Start of Given entries
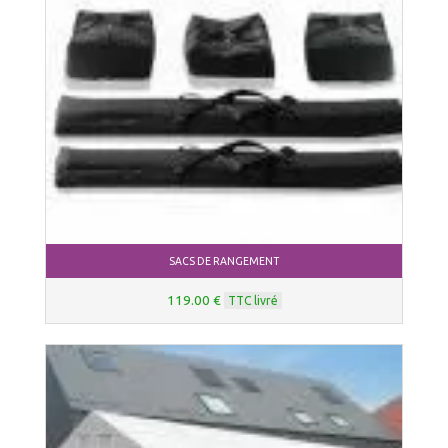
SACS DE RANGEMENT
119.00 €
TTC livré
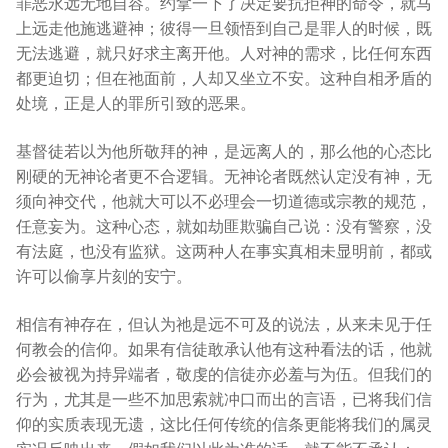
罪恶永远无地自容。约拿一下了决定要抗拒神的命令，就马
上远走他施逃避神；彼得一旦领悟到自己是罪人的时候，既
无法逃避，就只好求主离开他。人对神的需求，比任何东西
都更迫切；但在祂面前，人却又坐立不安。这种自相矛盾的
处境，正是人的罪所引致的恶果。
基督徒若以为他所敬拜的神，是远离人的，那么他的心态比
刚硬的无神论者更不合逻辑。无神论者既然认定没有神，无
须向神交代，他就大可以不必理会一切道德或宗教的规范，
任意妄为。这种心态，就如劫匪欺骗自己说：没有警察，没
有法庭，也没有监狱。这两种人在事实真相未显明前，都或
许可以偷享片刻的安宁。
相信有神存在，但认为祂是远不可及的说法，从来未见于任
何教会的信仰。如果有信徒敢承认他有这种看法的话，他就
必会被视为持异端者，敬虔的信徒亦必羞与为伍。但我们的
行为，尤其是一些不加思索就冲口而出的言语，已将我们信
仰的实质表现无遗，这比任何传统的信条更能将我们的属灵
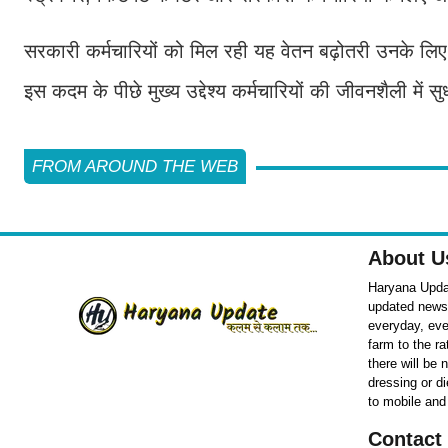
सरकारी कर्मचारियों को मिल रही यह वेतन बढ़ोतरी उनके ल
इस कदम के पीछे मुख्य उद्देश्य कर्मचारियों की जीवनशैली में
FROM AROUND THE WEB
About U
Haryana Updat
updated news o
everyday, eve
farm to the r
there will be
dressing or d
to mobile and
Contact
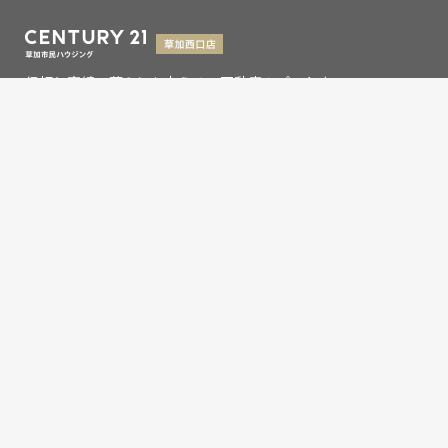
信頼と実績で暮らしを支える、不動産のパートナー
埼玉県知事(9)第13993号
埼玉県草加市氷川町2133-6
0120-354-021
お問い合わせ
営業時間：9：00～19：00
定休日：水曜日
Copyright © 草加市民ハウジング草加西口店,Inc. All rights
reserved.
センチュリー21の加盟店は、すべて独立・自営です。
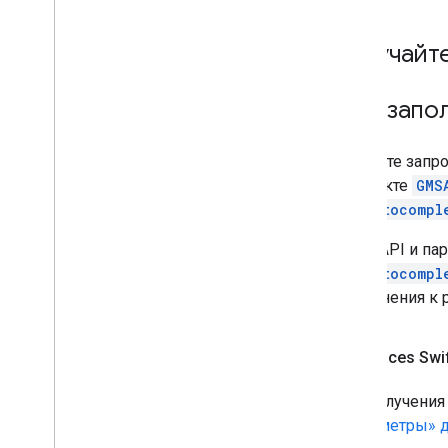
Получайт
Автозапол
Создайте запр
в объекте
GMS
GMSAutocompl
Ключ API и п
GMSAutocompl
применения к р
Places Swi
Для получения
«Параметры» д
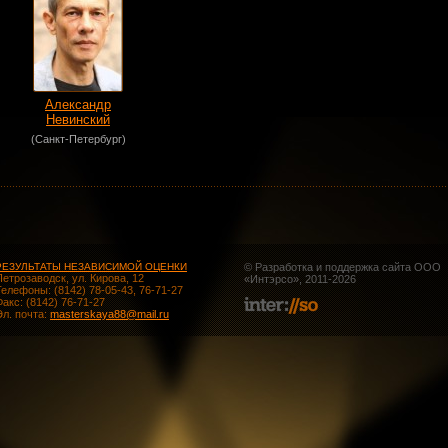
Александр
Невинский
(Санкт-Петербург)
РЕЗУЛЬТАТЫ НЕЗАВИСИМОЙ ОЦЕНКИ
© Разработка и поддержка сайта ООО
Петрозаводск, ул. Кирова, 12
«
Интэрсо
», 2011-2026
Телефоны: (8142) 78-05-43, 76-71-27
Факс: (8142) 76-71-27
Эл. почта:
masterskaya88@mail.ru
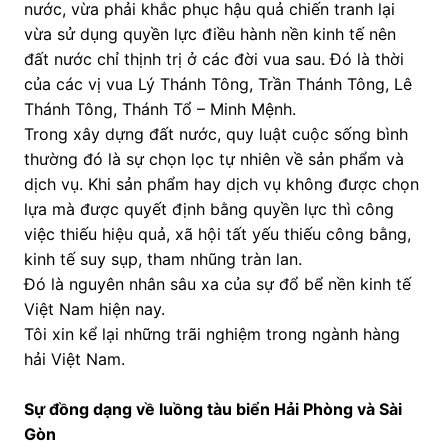
nước, vừa phải khắc phục hậu quả chiến tranh lại
vừa sử dụng quyền lực điều hành nền kinh tế nên
đất nước chỉ thịnh trị ở các đời vua sau. Đó là thời
của các vị vua Lý Thánh Tông, Trần Thánh Tông, Lê
Thánh Tông, Thánh Tổ – Minh Mệnh.
Trong xây dựng đất nước, quy luật cuộc sống bình
thường đó là sự chọn lọc tự nhiên về sản phẩm và
dịch vụ. Khi sản phẩm hay dịch vụ không được chọn
lựa mà được quyết định bằng quyền lực thì công
việc thiếu hiệu quả, xã hội tất yếu thiếu công bằng,
kinh tế suy sụp, tham nhũng tràn lan.
Đó là nguyên nhân sâu xa của sự đổ bể nền kinh tế
Việt Nam hiện nay.
Tôi xin kể lại những trãi nghiệm trong ngành hàng
hải Việt Nam.
Sự đồng dạng về luồng tàu biển Hải Phòng và Sài
Gòn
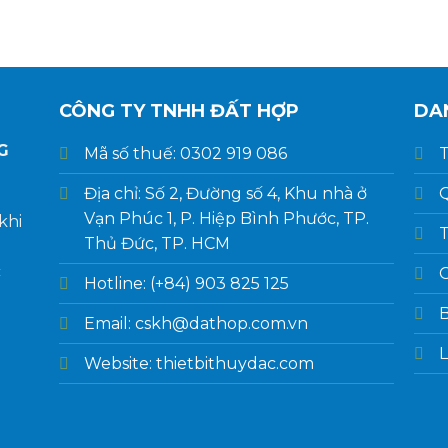
CÔNG TY TNHH ĐẤT HỢP
DA
G
Mã số thuế: 0302 919 086
T
Địa chỉ: Số 2, Đường số 4, Khu nhà ở
Q
Vạn Phúc 1, P. Hiệp Bình Phước, TP.
khi
T
Thủ Đức, TP. HCM
c
G
Hotline: (+84) 903 825 125
Email: cskh@dathop.com.vn
L
Website: thietbithuydac.com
End of Given entries
Task to carry out
Once the line containing "Thánh Tông, Thánh Tổ – Minh Mệnh." is found, transcribe it and every line after it to the end of the records, exactly and with no pictures.

Exercise solution
Thánh Tông, Thánh Tổ – Minh Mệnh.
Trong xây dựng đất nước, quy luật cuộc sống bình
thường đó là sự chọn lọc tự nhiên về sản phẩm và
dịch vụ. Khi sản phẩm hay dịch vụ không được chọn
lựa mà được quyết định bằng quyền lực thì công
việc thiếu hiệu quả, xã hội tất yếu thiếu công bằng,
kinh tế suy sụp, tham nhũng tràn lan.
Đó là nguyên nhân sâu xa của sự đổ bể nền kinh tế
Việt Nam hiện nay.
Tôi xin kể lại những trãi nghiệm trong ngành hàng
hải Việt Nam.
Sự đồng dạng về luồng tàu biển Hải Phòng và Sài
Gòn
CÔNG TY TNHH ĐẤT HỢP
DA
G
Mã số thuế: 0302 919 086
T
Địa chỉ: Số 2, Đường số 4, Khu nhà ở
Q
Vạn Phúc 1, P. Hiệp Bình Phước, TP.
khi
T
Thủ Đức, TP. HCM
c
G
Hotline: (+84) 903 825 125
Email: cskh@dathop.com.vn
L
Website: thietbithuydac.com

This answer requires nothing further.